Description
The reason I made this package is to handle one particularly challenging use case - the [C]Worthy mCDR Atlas - which I still haven't done. Once it's done I plan to write a blog post talking about it, and maybe add it as a usage example to this repository.
This dataset has some characteristics that make it really challenging to kerchunk/virtualize1:
- It's ~50TB compressed on-disk,
- It has ~500,000 netCDF files(!), each with about 40 variables,
- The largest variables are 3-dimensional, and require concatenation along an additional 3 dimensions, so the resulting variables are 6-dimensional,
- It requires merging in lower-dimensional variables too, not just concatenation,
- It has time encoding on some coordinates.
This dataset is therefore comparable to some of the largest datasets already available in Zarr (at least in terms of the number of chunks and variables, if not on-disk size), and is very similar to the pathological case described in #104
24MB per array means that even a really big store with 100 variables, each with a million chunks, still only takes up 2.4GB in memory - i.e. your xarray "virtual" dataset would be ~2.4GB to represent the entire store.

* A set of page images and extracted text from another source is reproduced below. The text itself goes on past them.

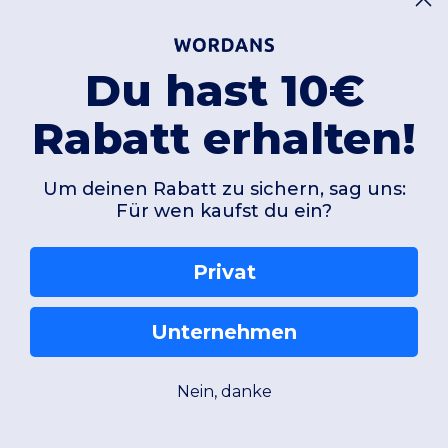
Du hast 10€
Rabatt erhalten!
Um deinen Rabatt zu sichern, sag uns:
Für wen kaufst du ein?
Privat
Unternehmen
Nein, danke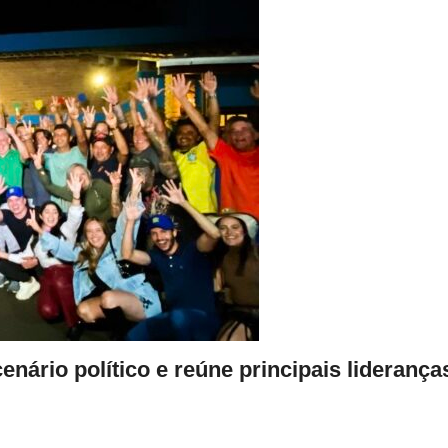
ário político e reúne principais liderança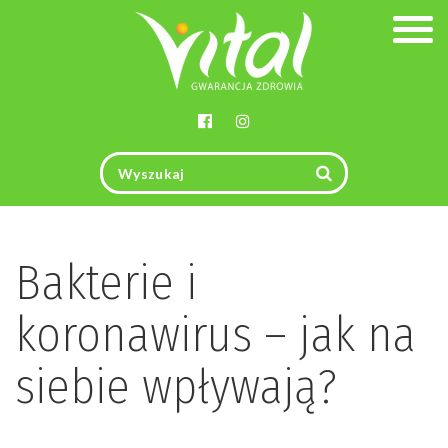
Togg
navig
Bakterie i
koronawirus – jak na
siebie wpływają?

If we can virtualize this we should be able to virtualize most things 💪
To get this done requires many features to be implemented:
- Everything in the MVP of this package (Initial release checklist #2),
- Good performance Performance roadmap #104, including:
- During reference generation (so might need Non-kerchunk backend for HDF5/netcdf4 files. #87)
- For the in-memory representation (Use 3 numpy arrays for manifest internally #107)
- Writing out to kerchunk parquet format (Write to parquet #110)
- Writing out to icechunk (PetaByte-scale virtual ref performance benchmark earth-mover/icechunk#401)
- Effective parallelization of byte range generation across the many files (Parallelization via dask #7), possibly using Serverless parallelization of reference generation #123,
- Handling of variables with time encoding (Option to interpret variables using cftime #117 / Decoding
cftime_variables
#122) - Not dropping non-dimension coordinates (Identify non dimension coords #156)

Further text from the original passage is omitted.